Miércoles, 15 de enero de 2014 | Hoy
MUSICA › FINALIZó EL VIII FESTIVAL DE MúSICA DE CARTAGENA
La notable dirección de Rinaldo Alessandrini y el destacado papel de los intérpretes y la Filarmónica Joven le dieron especial brillo a la puesta semimontada de la ópera de Rossini. El festival fue mucho más que una sucesión de buenos conciertos.
Por Diego Fischerman
Desde Cartagena de Indias
Podría tratarse sólo de una ópera cómica. Y no estaría mal. Podría no ser otra cosa que una obra con complejísimos pasajes de conjunto y paralizantes exhibiciones virtuosas para los cantantes; podría ser una lección de orquestación y de vibrante sentido teatral. Sin embargo, La Cenerentola, estrenada por Gioacchino Rossini en 1817, es mucho más que eso. En el libreto de Jacopo Ferretti no hay un hada madrina sino un sabio, consejero del príncipe. Y de lo que se trata es del gran tema de fines del siglo XVIII y comienzos del XIX. La relación entre la nobleza y la nueva clase social que accede al dinero, pero jamás a la cuna. Eventualmente, el ascenso de Cenicienta se debe, clásicamente, a su belleza, pero, sobre todo, a su bondad y desinterés. Algo para premiar en un mundo donde los advenedizos no quieren otra cosa que arrebatar privilegios a la nobleza.

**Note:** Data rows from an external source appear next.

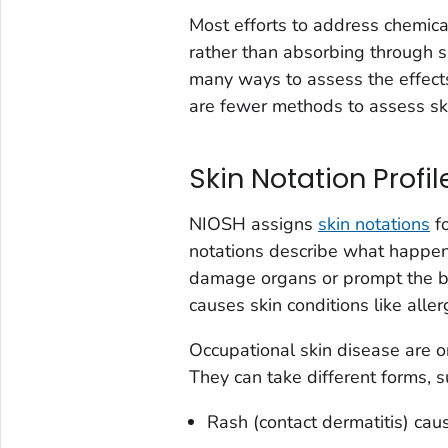
Most efforts to address chemica
rather than absorbing through s
many ways to assess the effects
are fewer methods to assess sk
Skin Notation Profil
NIOSH assigns
skin notations
fo
notations describe what happen
damage organs or prompt the 
causes skin conditions like allerg
Occupational skin disease are 
They can take different forms, s
Rash (contact dermatitis) caus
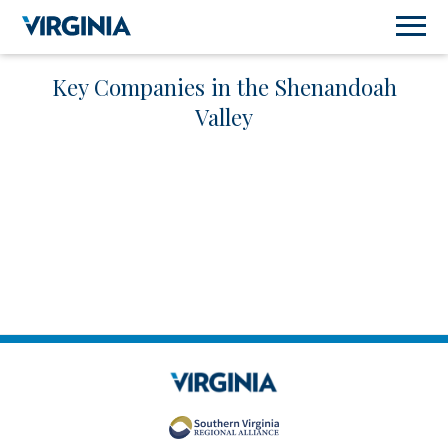
Key Companies in the Shenandoah
Valley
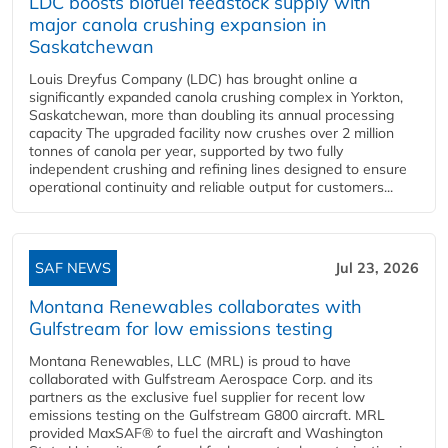
LDC boosts biofuel feedstock supply with
major canola crushing expansion in
Saskatchewan
Louis Dreyfus Company (LDC) has brought online a
significantly expanded canola crushing complex in Yorkton,
Saskatchewan, more than doubling its annual processing
capacity The upgraded facility now crushes over 2 million
tonnes of canola per year, supported by two fully
independent crushing and refining lines designed to ensure
operational continuity and reliable output for customers...
SAF NEWS
Jul 23, 2026
Montana Renewables collaborates with
Gulfstream for low emissions testing
Montana Renewables, LLC (MRL) is proud to have
collaborated with Gulfstream Aerospace Corp. and its
partners as the exclusive fuel supplier for recent low
emissions testing on the Gulfstream G800 aircraft. MRL
provided MaxSAF® to fuel the aircraft and Washington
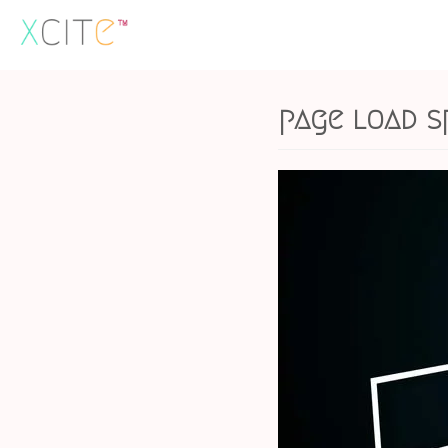
Skip
to
content
page load s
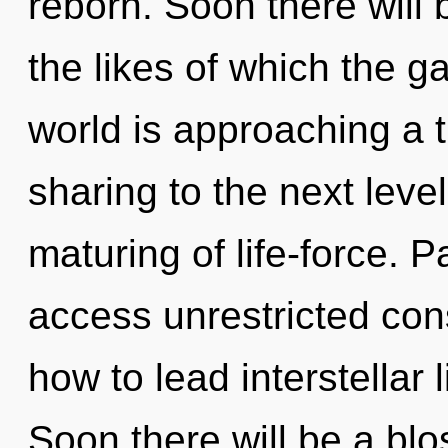
reborn. Soon there will
the likes of which the 
world is approaching a ti
sharing to the next level
maturing of life-force. P
access unrestricted co
how to lead interstellar 
Soon there will be a blo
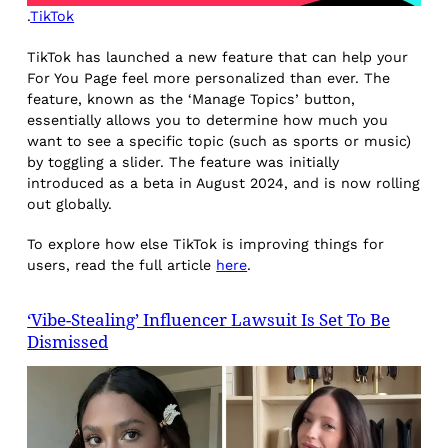
.
TikTok
TikTok has launched a new feature that can help your
For You Page feel more personalized than ever. The
feature, known as the ‘Manage Topics’ button,
essentially allows you to determine how much you
want to see a specific topic (such as sports or music)
by toggling a slider. The feature was initially
introduced as a beta in August 2024, and is now rolling
out globally.
To explore how else TikTok is improving things for
users, read the full article
here
.
‘Vibe-Stealing’ Influencer Lawsuit Is Set To Be
Dismissed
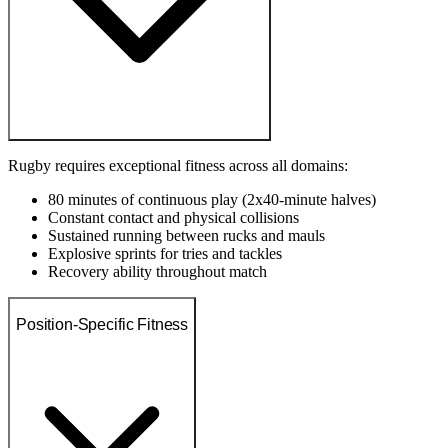
Rugby requires exceptional fitness across all domains:
80 minutes of continuous play (2x40-minute halves)
Constant contact and physical collisions
Sustained running between rucks and mauls
Explosive sprints for tries and tackles
Recovery ability throughout match
Position-Specific Fitness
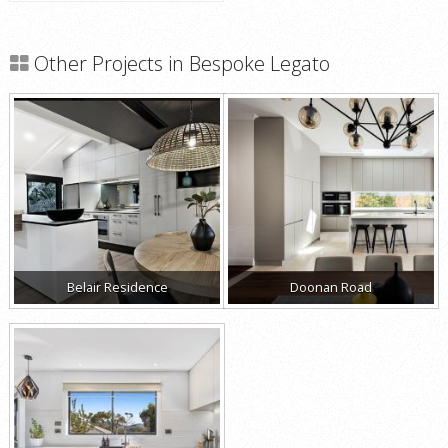
Other Projects in Bespoke Legato
Belair Residence
Doonan Road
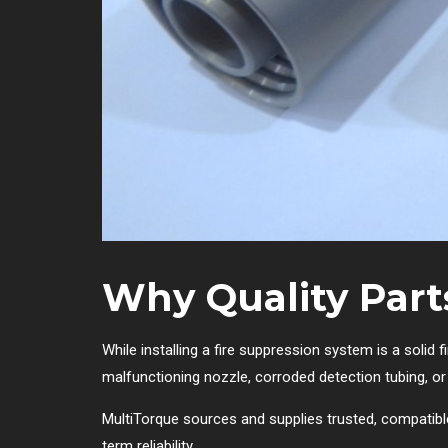
Why Quality Part
While installing a fire suppression system is a solid f
malfunctioning nozzle, corroded detection tubing, o
MultiTorque sources and supplies trusted, compati
term reliability.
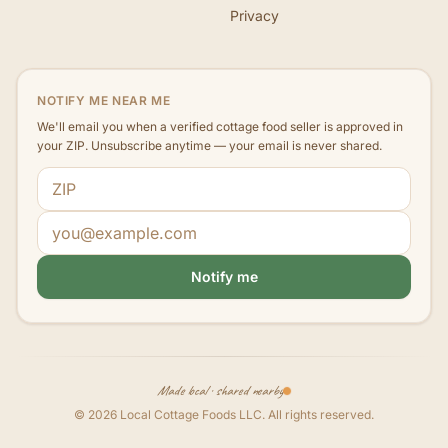
Privacy
NOTIFY ME NEAR ME
We'll email you when a verified cottage food seller is approved in
your ZIP. Unsubscribe anytime — your email is never shared.
ZIP code
Email address
Notify me
Made local · shared nearby
©
2026
Local Cottage Foods LLC
. All rights reserved.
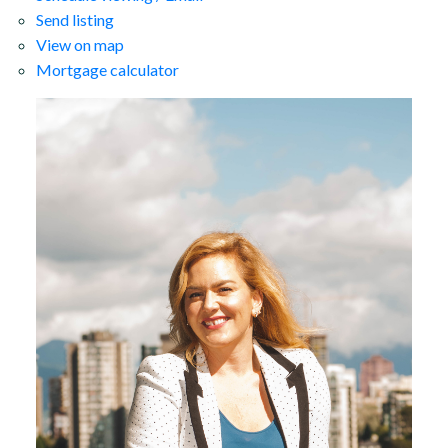
Send listing
View on map
Mortgage calculator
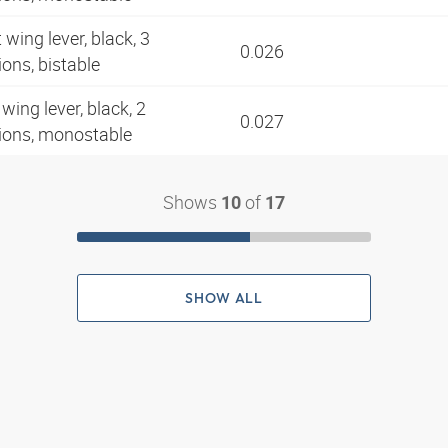
 wing lever, black, 3
0.026
ions, bistable
wing lever, black, 2
0.027
tions, monostable
Shows
of
10
17
SHOW ALL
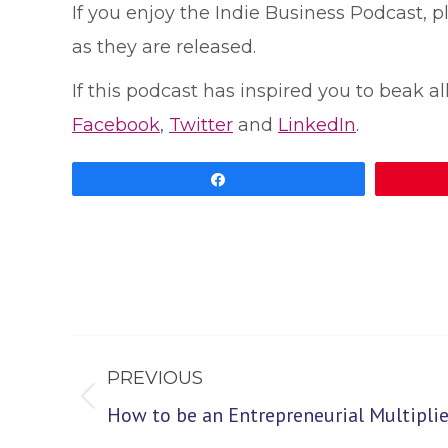
If you enjoy the Indie Business Podcast, 
as they are released.
If this podcast has inspired you to beak al
Facebook
,
Twitter
and
LinkedIn
.
Share
Post
PREVIOUS
navigation
Previous
How to be an Entrepreneurial Multiplie
post:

Se trata, aparentemente, de una ópera sencilla. Y posiblemente haya pocas con su nivel de ambigüedad y, en particular, con tal grado de dependencia de la excelencia de la interpretación. Nada funciona si todo no es allí fluido, si cada sonido no lleva con naturalidad al siguiente y si el ritmo decae por causa de las demandas técnicas. Y la versión que se presentó en el VIII Festival de Música de Cartagena no podría haber sido mejor. Con una puesta semimontada, presentada con sencillez pero con justeza por Jacopo Sirei, la ópera brilló, tanto en las dos funciones que se llevaron a cabo en el Teatro Adolfo Mejía como en los fragmentos que se ofrecieron, ante una multitud, en un concierto popular en la Plaza San Pedro. Hablar de protagonistas, en ese sentido, resulta insuficiente. Porque lo más notorio, más allá del excelente nivel de cantantes e instrumentistas y de la segura conducción de Rinaldo Alessandrini, de lo que se trató fue de un fenomenal trabajo en conjunto. Daniela Pini, con algo de Audrey Hepburn en su aspecto, construyó una Cenicienta inevitablemente cercana a la Sabrina de Billy Wilder. Los dos papeles más disparatados –y por momentos patéticos–, el mayordomo del príncipe y el padrastro de la heroína, interpretados respectivamente por Roberto De Candia y Luciano Di Pasquale, estuvieron a la altura de las demandas, y el tenor mexicano Javier Camarena impresionó con un timbre homogéneo, un fraseo sumamente expresivo y buenos agudos.
Uno de los datos llamativos fue el nivel alcanzado por la Filarmónica Joven, integrada por instrumentistas de entre 16 y 24 años. Y mostró sintonía, además, con toda la actividad de talleres para músicos, organizada por el festival con lo presentado en otro de los conciertos. Con el nombre aglutinador de Jóvenes Talentos, allí estuvieron el pianista Julián Pernett Castilla (de 20 años), la soprano Julieth Alejandra Lozano Rolong, el cornista John Kevin López Morales y la cellista Ana Isabel Zorro. Con una importante trayectoria en orquestas estadounidenses, peruanas y brasileñas, además de colombianas, es, a los 24 años, un nombre a tener en cuenta. Entre los grandes artistas presentes en el último tramo del festival se destacó el Cuarteto Borodin, que interpretó de manera memorable el Cuarteto Nº 1 de Shostakovich.
No obstante, si hubiera que encontrar un solo hecho que caracterice a este festival no sería la calidad de las actuaciones, que las tiene, sino un original concepto de integración entre músicas artísticas que dialogan con muy diferentes tradiciones y, lejos del último lugar en importancia, la manera en que lo que allí sucede se conecta con la comunidad. Plazas e iglesias, en los barrios más alejados del glamoroso centro histórico de la ciudad, transmisiones televisivas como la de La Cenerentola, que se difundió en directo hasta un concierto en Palenque, una especie de enclave africano en Colombia –donde vive la mayoría de la población negra que presta servicios en la ciudad–, hacen que, en todo caso, el festival no se agote en una mera sucesión de buenos conciertos sino que se trate de una realidad palpable –y transformadora– para toda la ciudad.